**Prompt**
Each line from the one containing "NIELIT A Level Course (759, 463)" to the final line of the listing below must be transcribed exactly; all others are left out.

**Supplied data**
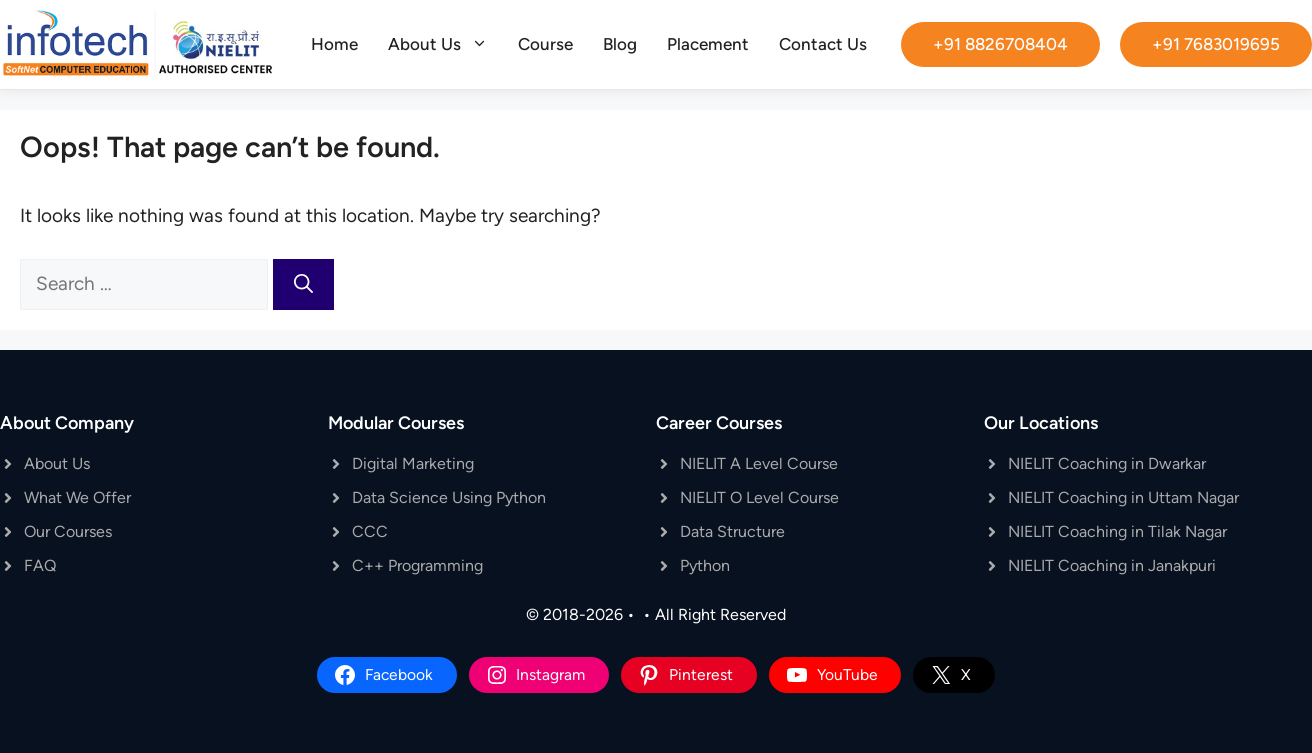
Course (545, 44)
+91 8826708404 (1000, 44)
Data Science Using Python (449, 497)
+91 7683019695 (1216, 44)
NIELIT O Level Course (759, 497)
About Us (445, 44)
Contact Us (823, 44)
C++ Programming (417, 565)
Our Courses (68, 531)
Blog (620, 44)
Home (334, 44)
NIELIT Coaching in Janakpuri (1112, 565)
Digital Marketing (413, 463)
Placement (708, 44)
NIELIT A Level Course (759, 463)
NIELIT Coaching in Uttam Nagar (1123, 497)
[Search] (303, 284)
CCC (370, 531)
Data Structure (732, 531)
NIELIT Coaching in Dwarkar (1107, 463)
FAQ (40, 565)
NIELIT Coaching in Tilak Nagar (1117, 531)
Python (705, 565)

**Solved problem**
NIELIT A Level Course (759, 463)
NIELIT Coaching in Uttam Nagar (1123, 497)
[Search] (303, 284)
CCC (370, 531)
Data Structure (732, 531)
NIELIT Coaching in Dwarkar (1107, 463)
FAQ (40, 565)
NIELIT Coaching in Tilak Nagar (1117, 531)
Python (705, 565)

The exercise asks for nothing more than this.